For more than a decade funding for the libraries has not kept pace with inflation, she said, even as there has been an explosion of online academic journals and increased book publishing as well.

Purchases drop
Over the years, the libraries have instituted a number of cost-saving measures, including subscribing to more electronic journals and joining with other institutions to buy journals at reduced rates. But, she said, the libraries have hit a wall and cannot support the demands of a research university without more money.

“You don’t do research and graduate education without the scholarly journals,” she said. “Access to information underpins it all. We are in an information age and libraries are the information centers.”

According to Kaag, WSU libraries have been forced to stop subscriptions to more than 4,000 journals in the past 10 years.

Volumes of journals and books purchased by the library fell 39.5 percent from 35,929 net in 1996 to 21,738 in 2006. The number of monographs purchased declined from 17,255 in 1996 to 17,096 in 2006.

Short-term fix
And, Kaag said, last summer college deans contributed more than $200,000 from their own budgets for a one-year subscription to save nearly 1,000 journal titles that were in danger of being cut.

That really helped, said David Gaylord, a professor in the School of Earth and Environmental Sciences, “but what’s the solution going to be in summer 2008? The problem is still going to be there.”

Gaylord has served on various library committees since arriving at WSU in 1984 and has seen the situation deteriorate from bad to worse.

“Other faculty members and I have been fighting for a stable funding source for the library for 20 years,” he said, one that allows it to build its collection instead of continually cutting.

“If we allow this particular foundational pillar of the university to rot, we do so at our own peril,” he said. If WSU wants to attract top faculty and graduate students, it needs to provide them with library services that allow them immediate access to the information they need, whether it be research published in the United States or anywhere else in the world.
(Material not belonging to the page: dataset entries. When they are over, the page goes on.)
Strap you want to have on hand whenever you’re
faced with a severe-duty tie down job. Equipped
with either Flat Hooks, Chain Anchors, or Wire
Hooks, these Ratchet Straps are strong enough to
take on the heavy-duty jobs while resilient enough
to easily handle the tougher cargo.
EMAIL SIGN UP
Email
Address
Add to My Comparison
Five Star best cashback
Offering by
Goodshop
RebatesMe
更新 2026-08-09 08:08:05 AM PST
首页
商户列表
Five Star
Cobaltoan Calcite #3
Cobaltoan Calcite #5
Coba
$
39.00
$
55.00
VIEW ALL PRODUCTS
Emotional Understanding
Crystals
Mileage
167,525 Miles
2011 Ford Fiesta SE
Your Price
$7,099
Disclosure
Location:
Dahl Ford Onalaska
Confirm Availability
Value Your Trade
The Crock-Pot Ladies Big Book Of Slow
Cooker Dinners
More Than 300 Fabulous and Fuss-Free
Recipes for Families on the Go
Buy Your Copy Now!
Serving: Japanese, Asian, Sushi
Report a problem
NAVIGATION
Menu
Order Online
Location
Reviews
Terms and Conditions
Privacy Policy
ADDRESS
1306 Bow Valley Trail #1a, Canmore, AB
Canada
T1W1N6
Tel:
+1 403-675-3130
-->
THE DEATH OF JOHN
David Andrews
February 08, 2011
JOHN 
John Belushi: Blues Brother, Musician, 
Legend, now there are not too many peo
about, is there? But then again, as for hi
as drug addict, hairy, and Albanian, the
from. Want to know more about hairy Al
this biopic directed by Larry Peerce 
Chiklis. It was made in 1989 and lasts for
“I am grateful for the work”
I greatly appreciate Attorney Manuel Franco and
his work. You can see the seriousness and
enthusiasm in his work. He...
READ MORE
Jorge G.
”World-class research institutions cannot afford to place limits on what the faculty and students should expect to find readily available in the libraries,” he said.

Priorities for AAU
Ken Struckmeyer, chair of the Faculty Senate, said the senate has been very concerned about library funding, but in the past other issues had higher priority. Now, he said, as the Regents are calling for WSU to move into the ranks of AAU-like institutions, the libraries might get more support.

 “With the new goals, (the administration) might have to move libraries higher up on the list,” he said. The question is, where will the money come from?

While Gaylord and Struckmeyer have long supported the libraries, others on campus have been indifferent. Kaag said she was dumbfounded by one faculty member who wrote on a survey that he didn’t use the library much anymore — he did most of his research online.

“He had no clue that his access to all those online journals he used was being paid for from the libraries’ budget,” Kaag said.